GDP-Based Recession Indicator Index

James D. Hamilton*

(Updated May 11, 2016)

The GDP-based recession indicator index rose a bit on the basis of the weak GDP reports for 2015:Q4 and 2016:Q1, and currently stands at 15.7 percent. Though economic growth has been weaker than in a typical expansion, the inference is that the U.S. economy is nevertheless still clearly in the expansion phase. A paper by Marcelle Chauvet and James Hamilton (from Nonlinear Time Series Analysis of Business Cycles, 2006, edited by Costas Milas, Philip Rothman, and Dick van Dijk) concluded that the U.S. could be said to have entered a recession when the index rises above 67 percent.

GDP-Based Recession Indicator Index

GDP-Based Recession Indicator Index - May 2016
The plotted value for each date is based solely on information as it would have been publicly available and reported as of one quarter after the indicated date, with 2015:Q4 the last date shown on the graph. Shaded regions represent dates of NBER recessions, which were not used in any way in constructing the index, and which were sometimes not reported until two years after the date.

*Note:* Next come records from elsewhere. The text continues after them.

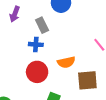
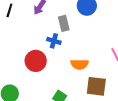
red circle: (37, 72) -> (36, 61), moved

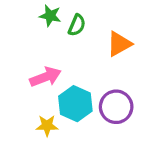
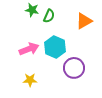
orange triangle: (119, 44) -> (84, 21), moved
cyan hexagon: (75, 104) -> (55, 47), moved

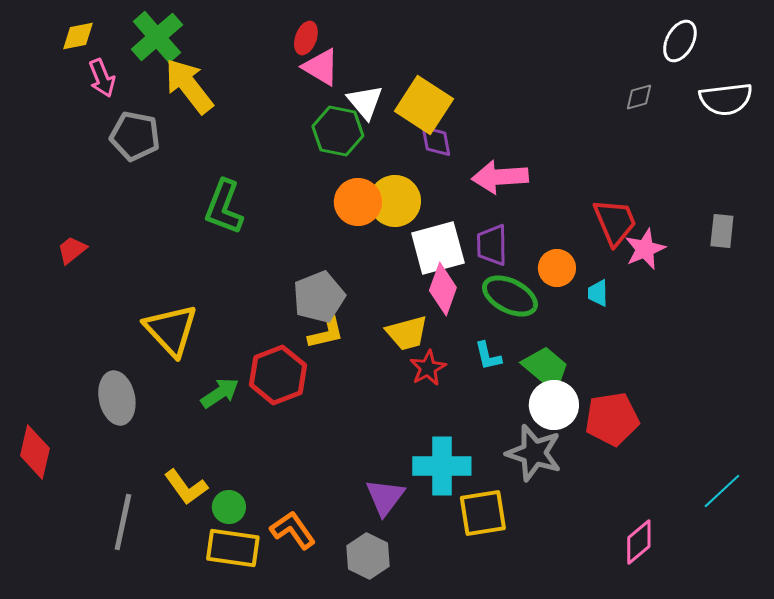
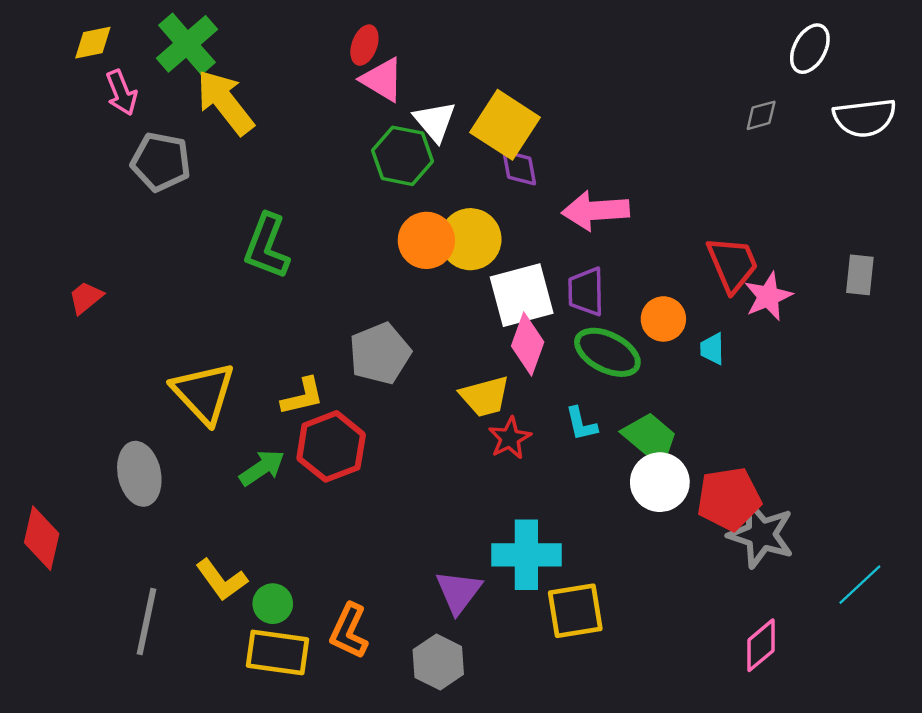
yellow L-shape: (326, 333) -> (303, 396), moved
gray star: (534, 453) -> (761, 535), moved
orange L-shape: (293, 530) -> (349, 631), turned -120

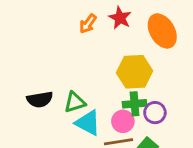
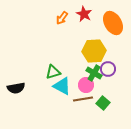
black semicircle: (40, 99) -> (16, 88), moved
green cross: (135, 104) -> (94, 73), turned 35
purple circle: (155, 113) -> (108, 69), moved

The index is a pattern-recognition algorithm that assigns dates to when recessions begin and end based on the observed dynamics of U.S. real GDP growth. To make a reliable inference, it is necessary to wait one quarter for data to be revised and confirm the current trend. Thus with the 2016:Q1 advance GDP numbers released by the Bureau of Economic Analysis on April 28, 2016, a value of the recession indicator index describing economic conditions for the fourth quarter of 2015 can be calculated. To maximize usefulness as a real-time indicator, the index is not subsequently revised. The index ranges from 0 to 100, with a value above 50 indicating the data are more consistent with a recession than expansion.

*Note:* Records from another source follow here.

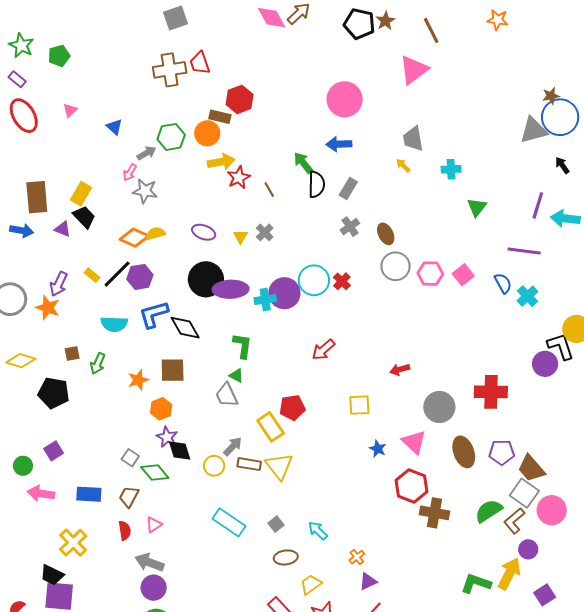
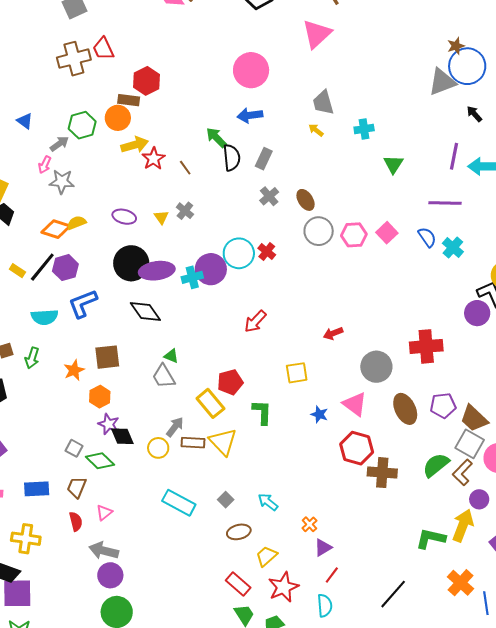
black diamond: (185, 328) -> (145, 311), moved
green L-shape: (242, 346) -> (262, 412), moved
yellow cross: (73, 543) -> (26, 539), turned -32

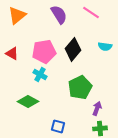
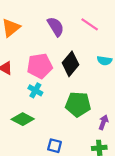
green pentagon: (80, 87) -> (78, 104), turned 30
purple arrow: (97, 108) -> (103, 122), moved

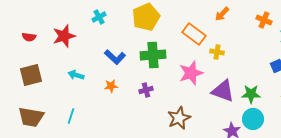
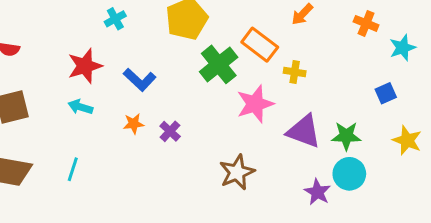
red star: (64, 36) -> (85, 66), moved
green cross: (153, 55) -> (219, 64), moved, turned -35
purple cross: (146, 90) -> (170, 131), moved, turned -32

Based on the recession indicator index, the Great Recession was determined to have begun in 2007:Q4 and ended in 2009:Q2. These start and end dates for the recession are the same as were announced separately by the Business Cycle Dating Committee of the National Bureau of Economic Research, though NBER did not issue its end-date declaration until September of 2010. The current reading of the index indicates that the expansion is still continuing.

For more details about the method, see Chauvet and Hamilton's paper or the less technical description by Hamilton. You can also download a spreadsheet containing historical values of the index.

*James Hamilton is a professor of economics at the University of California, San Diego.